L'AIDE À LA ROHINGYA EST COUVERTE PAR UNE DÉROGATION
La campagne a commencé quelques heures après l'entrée en fonction de M. Trump, le 20 janvier, lorsque le président républicain a ordonné un gel de 90 jours de toute l'aide étrangère, en attendant de déterminer si les programmes d'aide étaient conformes à sa politique étrangère "America First" (l'Amérique d'abord).
L'aide alimentaire destinée aux Rohingyas et au Liban a été protégée par une dérogation au gel de l'aide alimentaire d'urgence accordée par Rubio le 24 février, a indiqué la source.
Quatre jours plus tard, Rubio a accordé une dérogation pour tous les médicaments vitaux, les services médicaux, la nourriture, les abris et l'aide à la subsistance, les fournitures et les coûts administratifs raisonnables nécessaires à la fourniture de cette aide.
Les États-Unis sont le principal fournisseur d'aide aux réfugiés rohingyas, avec une contribution de près de 2,4 milliards de dollars depuis 2017, selon un site web du département d'État.
Plus d'un million de Rohingyas vivent dans des camps sordides dans le district de Cox's Bazar au Bangladesh, qui borde le Myanmar, et selon l'agence des Nations unies pour les réfugiés, 95 % des ménages rohingyas dépendent de l'aide humanitaire.

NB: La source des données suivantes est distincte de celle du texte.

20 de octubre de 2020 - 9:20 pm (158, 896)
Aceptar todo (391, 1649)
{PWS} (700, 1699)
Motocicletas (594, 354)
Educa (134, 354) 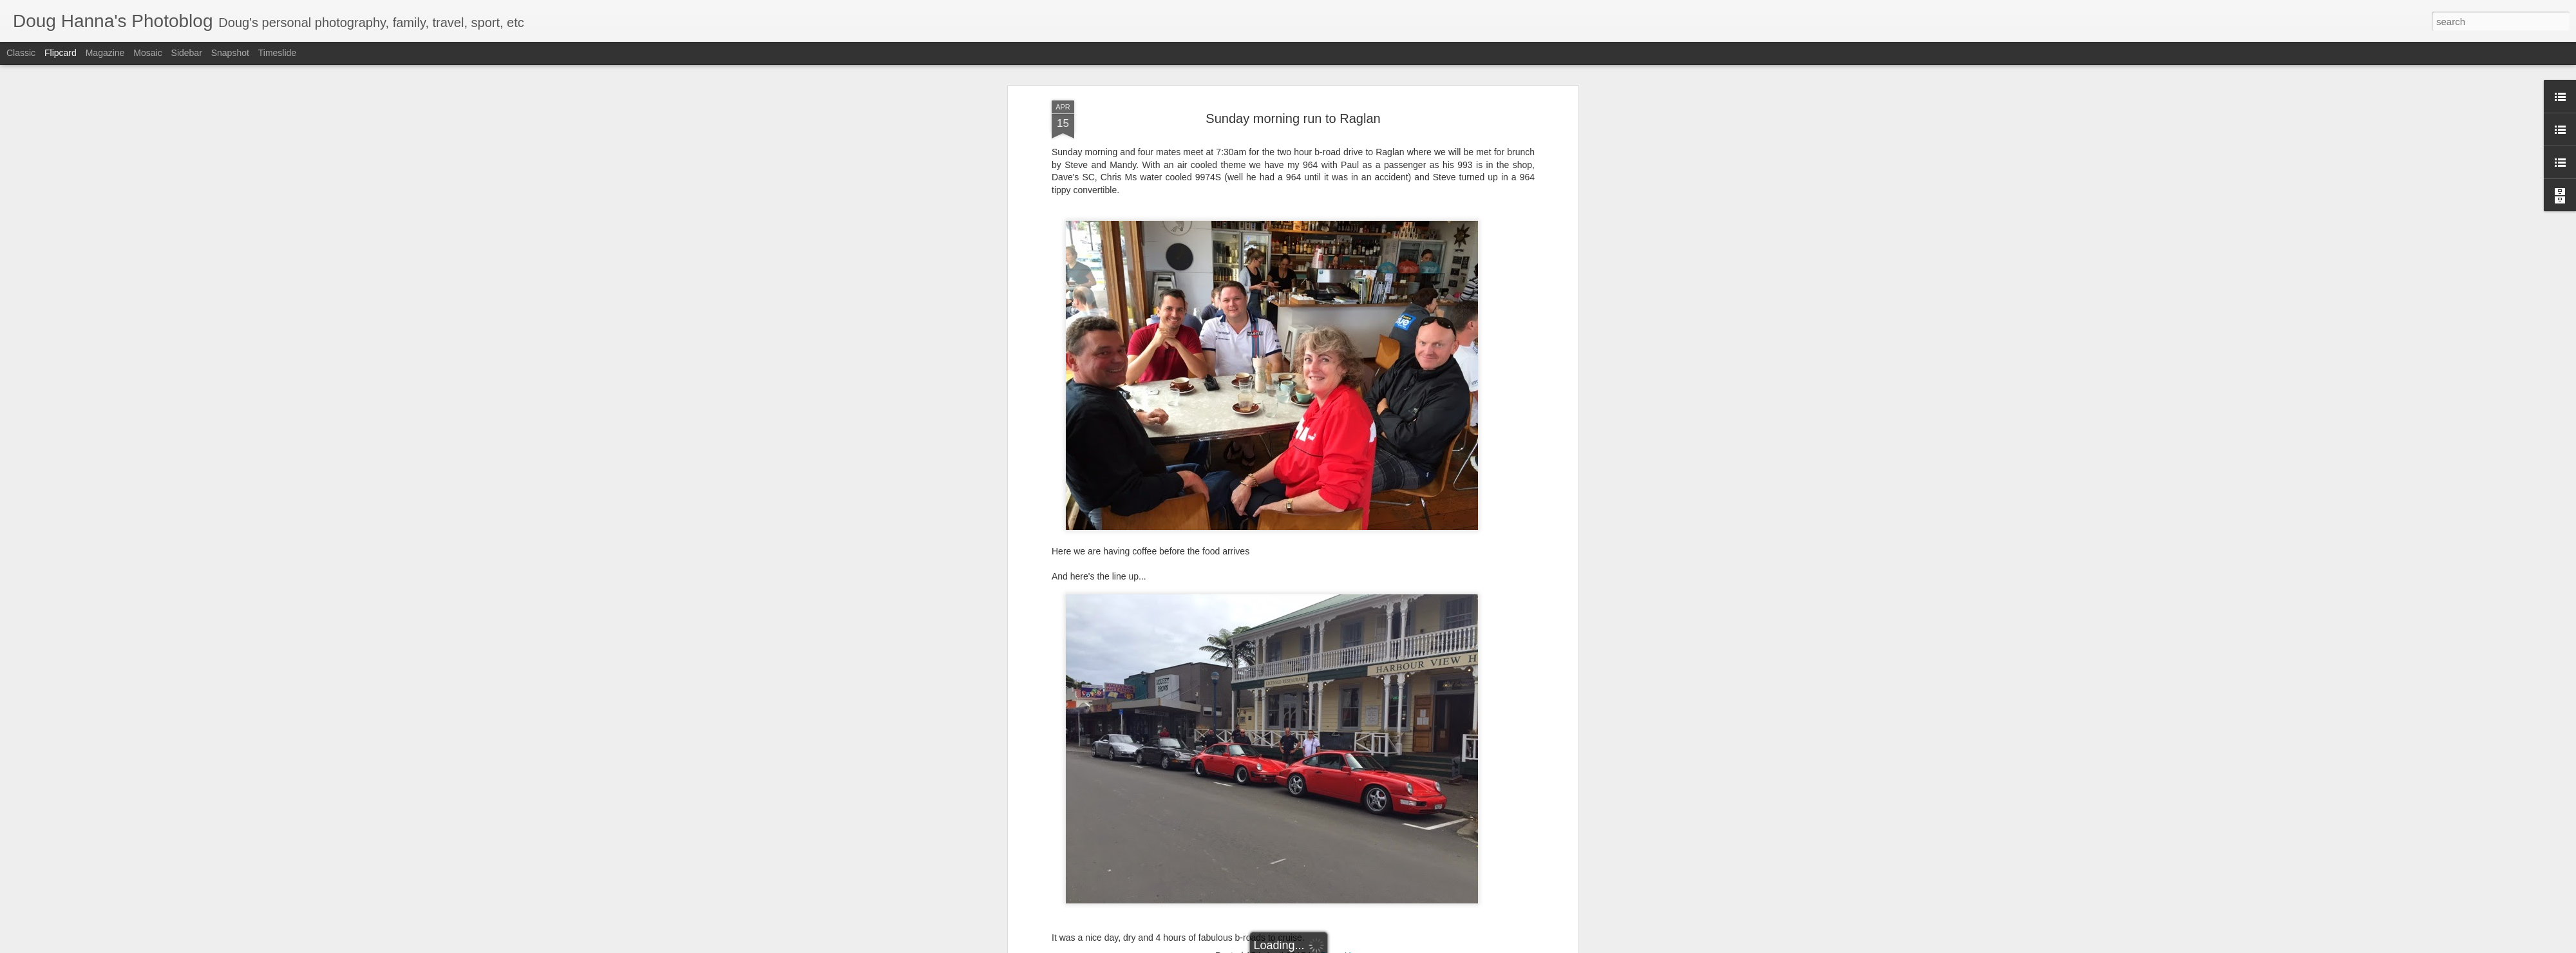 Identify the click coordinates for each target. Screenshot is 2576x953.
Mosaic (147, 53)
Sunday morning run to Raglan (1293, 118)
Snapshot (230, 53)
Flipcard (60, 53)
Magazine (105, 53)
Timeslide (277, 53)
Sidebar (186, 53)
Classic (20, 53) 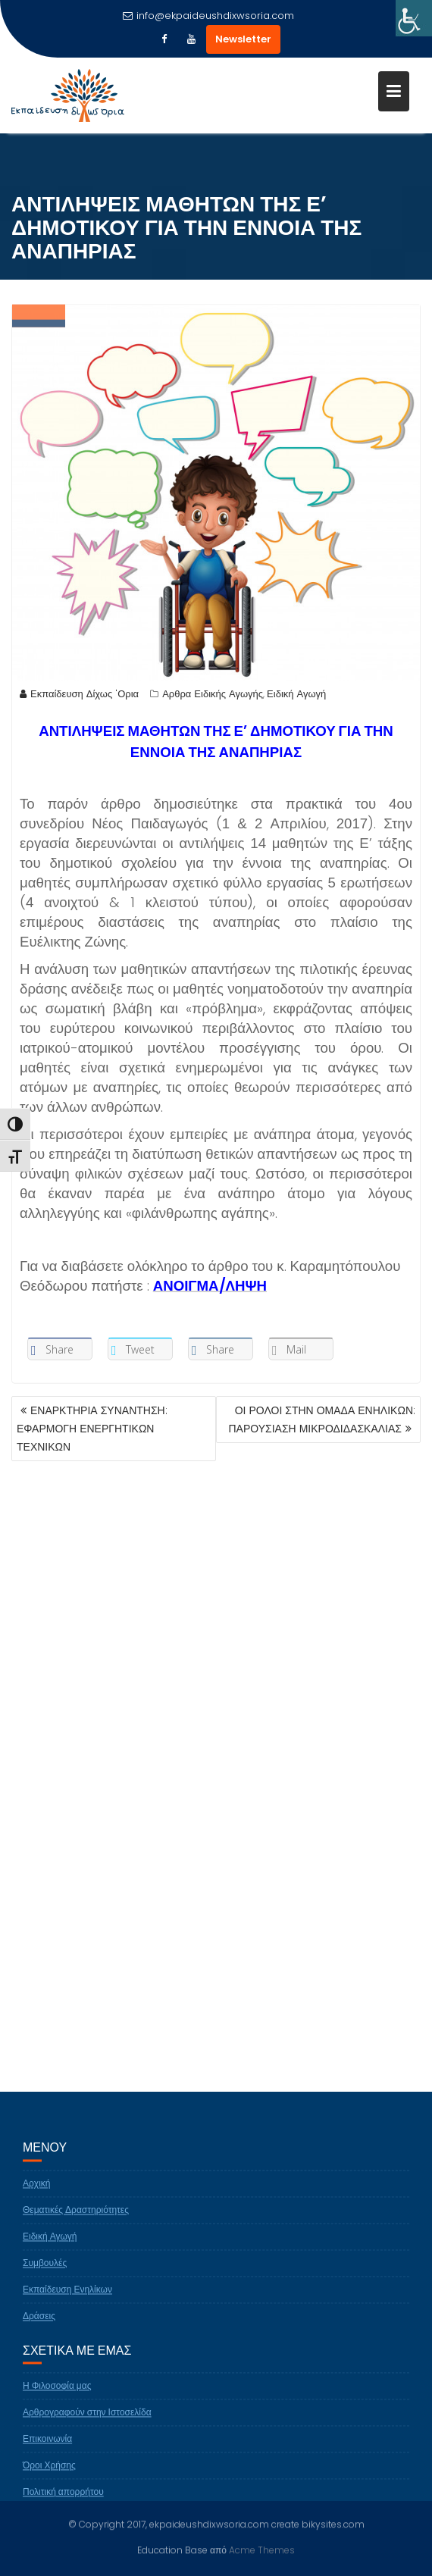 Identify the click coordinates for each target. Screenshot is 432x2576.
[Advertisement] (216, 1640)
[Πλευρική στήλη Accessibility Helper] (414, 18)
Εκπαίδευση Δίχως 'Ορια (79, 695)
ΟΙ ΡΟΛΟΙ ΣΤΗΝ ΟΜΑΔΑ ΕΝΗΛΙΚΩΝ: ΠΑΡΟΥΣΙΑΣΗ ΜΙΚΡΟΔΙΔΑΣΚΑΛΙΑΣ (321, 1419)
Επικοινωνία (47, 2449)
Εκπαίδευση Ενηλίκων (67, 2299)
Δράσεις (39, 2326)
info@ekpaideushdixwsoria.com (208, 15)
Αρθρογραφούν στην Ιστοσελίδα (87, 2422)
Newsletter (243, 39)
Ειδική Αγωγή (296, 695)
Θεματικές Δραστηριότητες (76, 2220)
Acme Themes (262, 2549)
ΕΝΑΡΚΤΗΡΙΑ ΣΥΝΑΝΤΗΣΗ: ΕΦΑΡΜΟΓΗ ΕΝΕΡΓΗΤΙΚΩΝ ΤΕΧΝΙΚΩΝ (92, 1428)
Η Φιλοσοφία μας (57, 2396)
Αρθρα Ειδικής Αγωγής (212, 695)
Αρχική (36, 2193)
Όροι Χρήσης (49, 2475)
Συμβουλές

D'autres ont cherché refuge en Malaisie, en Indonésie, en Inde, en Thaïlande et ailleurs.
Au début du mois, les Nations unies ont prévenu qu'elles devraient réduire les rations alimentaires mensuelles des réfugiés rohingyas au Bangladesh de 12,50 dollars à 6 dollars le mois prochain, à moins qu'elles ne parviennent à collecter davantage de fonds.
En visite à Cox's Bazar vendredi, le secrétaire général des Nations unies, M. Antonio Guterres, a déclaré que les Nations unies feraient tout ce qui est en leur pouvoir pour empêcher la réduction des rations alimentaires des réfugiés.
Le Liban a été secoué par une série de crises, notamment un afflux de réfugiés en provenance de Syrie, une paralysie politique, un effondrement financier, une explosion qui a dévasté le port de Beyrouth et des combats qui ont éclaté en octobre 2023 entre Israël et le mouvement Hezbollah, soutenu par l'Iran, et qui ont déraciné des dizaines de milliers de personnes.
Les États-Unis considèrent depuis longtemps que la stabilité du Liban est essentielle à celle de la région et cherchent à contrer l'influence que l'Iran y exerce par l'intermédiaire du Hezbollah, qui fait partie de l'axe de résistance de Téhéran contre Israël.
À cette fin, les présidents démocrates et républicains successifs, y compris M. Trump au cours de son premier mandat, ont approuvé depuis 2001 plus de 5,5 milliards de dollars d'aide humanitaire, militaire et autre pour le Liban, selon un site web de l'USAID.